Video portrait shows massive storm changing as it shrinks

NASA | Jupiter in 4k Ultra HD

Ever since it was first observed—almost 400 years ago—Jupiter’s Great Red Spot has spun without pause on the planet’s southern hemisphere. But as the enormous atmospheric storm slows down, it develops new features and weather patterns as seen in a new high definition video made from photos captured by NASA’s Hubble Telescope.

The Great Red Spot is like a massive hurricane, about three times the size of Earth, and has raged for a few hundred years. But as enormous as it is, the storm is finally dying down. Last year, NASA scientists announced that the Great Red Spot was shrinking at a rate of about 580 miles per year. Now, thanks to Jupiter’s new video portrait, NASA scientists have identified an unusual weather pattern emerging in the middle of the big red storm.

If you squint hard enough at the video, you can see what looks like a thin black string swirling about in the storm. As you can see in the animation below, this wispy strand shifts and spins with the storm over the 10 hours the Hubble photographed Jupiter:

Jupiter Gif
NASA/ESA/Goddard/UCBerkeley/JPL-Caltech/STScI

As the storm changes shape and shrinks, new weather patterns are sure to develop among the 330 mile-per-hour winds. According to NASA planetary scientist Amy Simon, the filament could be an enormous band of clouds swirling around the storm’s center.

"[T]he stagnant region in the middle has gotten smaller over the years, so that may be affecting the region of high velocity winds that circulate around the interior of the Red Spot," Simon tells Kelly Dickerson for Tech Insider. "Once we know if the speeds have changed, we’ll know more [about] what this cloud band really means!"

NASA scientists also observed another odd weather pattern near Jupiter’s equator: A wave in the planet’s gases that has only been observed once before, during Voyager 2’s flyby in 1979, Sarah Fecht writes for Popular Science.
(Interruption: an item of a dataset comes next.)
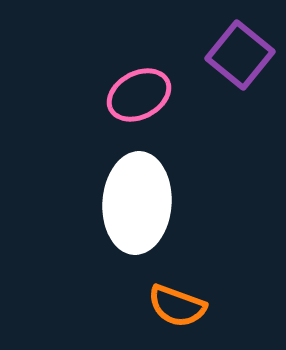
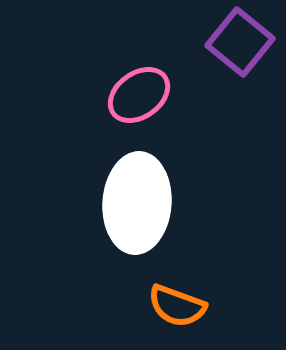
purple square: moved 13 px up
pink ellipse: rotated 8 degrees counterclockwise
The wave is similar to those that appear in the Earth’s atmosphere as a cyclone starts spinning.

“Every time we look at Jupiter, we get tantalizing hints that something really exciting is going on,” Simon says in a press release. “This time is no exception.”

This video is part of NASA's Outer Planet Atmospheres Legacy program, which will capture what is essentially a family portrait of the solar system. Neptune and Uranus have been imaged already, but are not yet available to the public. Hubble's next stop? Saturn.